___ RECORDS SUPPLIED

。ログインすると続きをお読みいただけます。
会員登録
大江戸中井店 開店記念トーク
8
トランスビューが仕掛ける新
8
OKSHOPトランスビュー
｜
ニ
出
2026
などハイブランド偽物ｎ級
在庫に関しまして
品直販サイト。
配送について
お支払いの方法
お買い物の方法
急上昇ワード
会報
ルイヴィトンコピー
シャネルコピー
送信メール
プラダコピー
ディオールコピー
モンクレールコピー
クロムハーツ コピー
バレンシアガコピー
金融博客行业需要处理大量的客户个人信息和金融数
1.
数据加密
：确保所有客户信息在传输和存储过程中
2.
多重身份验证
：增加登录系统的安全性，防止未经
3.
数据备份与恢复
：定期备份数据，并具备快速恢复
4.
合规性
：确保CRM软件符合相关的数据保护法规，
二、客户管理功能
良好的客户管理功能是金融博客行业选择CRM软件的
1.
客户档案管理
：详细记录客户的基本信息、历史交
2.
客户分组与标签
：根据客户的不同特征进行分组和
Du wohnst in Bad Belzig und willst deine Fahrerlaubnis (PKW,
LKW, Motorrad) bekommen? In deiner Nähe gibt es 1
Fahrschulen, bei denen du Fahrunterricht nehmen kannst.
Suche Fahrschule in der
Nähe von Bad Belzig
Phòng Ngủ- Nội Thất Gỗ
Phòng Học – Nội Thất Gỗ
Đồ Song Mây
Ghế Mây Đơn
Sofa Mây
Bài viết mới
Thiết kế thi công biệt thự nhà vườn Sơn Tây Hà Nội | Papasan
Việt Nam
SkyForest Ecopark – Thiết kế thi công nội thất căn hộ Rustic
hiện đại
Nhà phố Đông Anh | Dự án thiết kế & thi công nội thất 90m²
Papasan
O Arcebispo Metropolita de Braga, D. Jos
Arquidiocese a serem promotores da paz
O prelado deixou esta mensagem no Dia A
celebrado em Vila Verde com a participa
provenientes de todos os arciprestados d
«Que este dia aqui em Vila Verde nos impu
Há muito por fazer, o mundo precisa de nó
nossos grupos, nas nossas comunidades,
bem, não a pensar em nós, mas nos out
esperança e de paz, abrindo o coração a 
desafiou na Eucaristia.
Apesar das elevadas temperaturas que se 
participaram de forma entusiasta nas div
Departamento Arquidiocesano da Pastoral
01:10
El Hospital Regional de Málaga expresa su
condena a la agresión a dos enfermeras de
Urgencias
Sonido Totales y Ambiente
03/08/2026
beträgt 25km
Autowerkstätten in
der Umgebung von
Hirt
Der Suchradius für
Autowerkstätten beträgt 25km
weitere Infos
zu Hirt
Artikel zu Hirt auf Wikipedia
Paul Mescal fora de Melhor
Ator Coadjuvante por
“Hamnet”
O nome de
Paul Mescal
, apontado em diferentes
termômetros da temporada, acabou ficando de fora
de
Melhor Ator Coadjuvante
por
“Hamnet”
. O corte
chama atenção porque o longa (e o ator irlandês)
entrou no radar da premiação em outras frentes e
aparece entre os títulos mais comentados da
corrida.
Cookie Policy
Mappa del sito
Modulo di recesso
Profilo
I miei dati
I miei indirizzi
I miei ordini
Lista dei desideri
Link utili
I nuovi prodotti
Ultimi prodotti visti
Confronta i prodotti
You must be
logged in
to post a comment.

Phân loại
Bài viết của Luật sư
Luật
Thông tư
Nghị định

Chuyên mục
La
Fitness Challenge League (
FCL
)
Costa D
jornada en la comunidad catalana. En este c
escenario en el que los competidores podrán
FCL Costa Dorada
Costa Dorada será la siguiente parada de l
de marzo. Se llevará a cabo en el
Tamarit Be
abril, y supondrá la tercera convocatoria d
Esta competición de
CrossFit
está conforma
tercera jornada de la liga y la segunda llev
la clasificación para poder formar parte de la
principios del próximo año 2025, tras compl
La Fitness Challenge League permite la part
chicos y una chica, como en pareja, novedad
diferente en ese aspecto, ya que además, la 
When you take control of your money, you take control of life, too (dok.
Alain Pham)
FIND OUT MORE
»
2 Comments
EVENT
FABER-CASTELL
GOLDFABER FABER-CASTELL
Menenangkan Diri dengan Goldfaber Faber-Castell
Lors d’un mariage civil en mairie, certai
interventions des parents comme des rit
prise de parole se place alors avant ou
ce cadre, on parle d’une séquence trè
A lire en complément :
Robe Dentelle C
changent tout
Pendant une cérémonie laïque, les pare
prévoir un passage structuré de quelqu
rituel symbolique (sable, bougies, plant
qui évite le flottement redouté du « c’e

______
___ RECORDS SUPPLIED

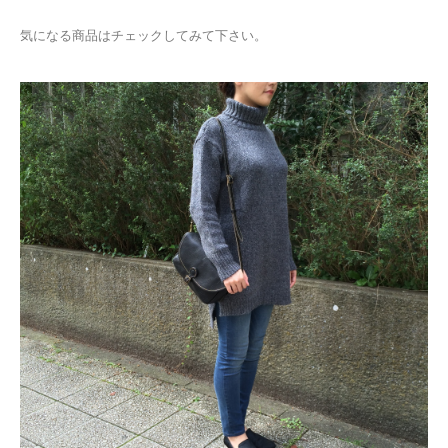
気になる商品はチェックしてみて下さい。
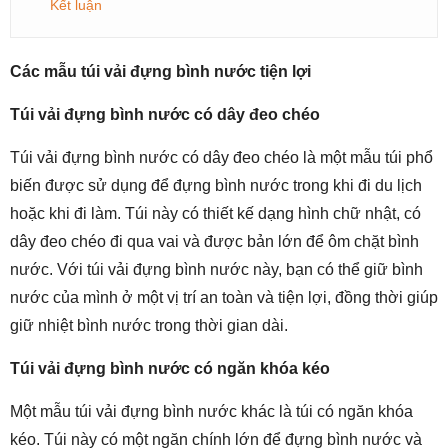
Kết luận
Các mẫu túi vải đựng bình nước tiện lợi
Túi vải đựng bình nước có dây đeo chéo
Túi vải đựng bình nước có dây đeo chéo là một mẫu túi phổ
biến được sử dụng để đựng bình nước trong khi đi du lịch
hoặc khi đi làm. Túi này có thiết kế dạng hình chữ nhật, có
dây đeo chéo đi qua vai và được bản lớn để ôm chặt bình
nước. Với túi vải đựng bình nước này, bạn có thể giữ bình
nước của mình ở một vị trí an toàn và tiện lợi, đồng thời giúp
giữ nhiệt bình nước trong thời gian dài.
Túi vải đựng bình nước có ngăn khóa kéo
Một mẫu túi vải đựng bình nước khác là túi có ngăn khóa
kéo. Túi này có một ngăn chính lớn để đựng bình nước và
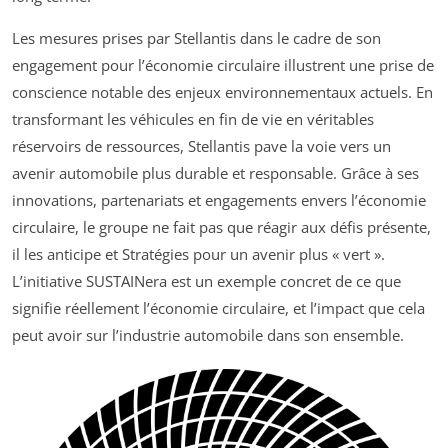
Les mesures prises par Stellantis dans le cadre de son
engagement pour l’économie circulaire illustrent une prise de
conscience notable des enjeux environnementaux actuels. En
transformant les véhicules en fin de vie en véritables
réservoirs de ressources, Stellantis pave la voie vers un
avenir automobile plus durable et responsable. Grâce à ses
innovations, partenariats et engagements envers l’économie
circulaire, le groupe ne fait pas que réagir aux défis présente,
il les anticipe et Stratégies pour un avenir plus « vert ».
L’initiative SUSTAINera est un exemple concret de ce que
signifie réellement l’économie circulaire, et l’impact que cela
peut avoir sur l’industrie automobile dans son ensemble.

______

(WHAT TO WORK ON):
Among the records, find every line holding the word "khóa" and copy it.

(SOLUTION):
Túi vải đựng bình nước có ngăn khóa kéo
Một mẫu túi vải đựng bình nước khác là túi có ngăn khóa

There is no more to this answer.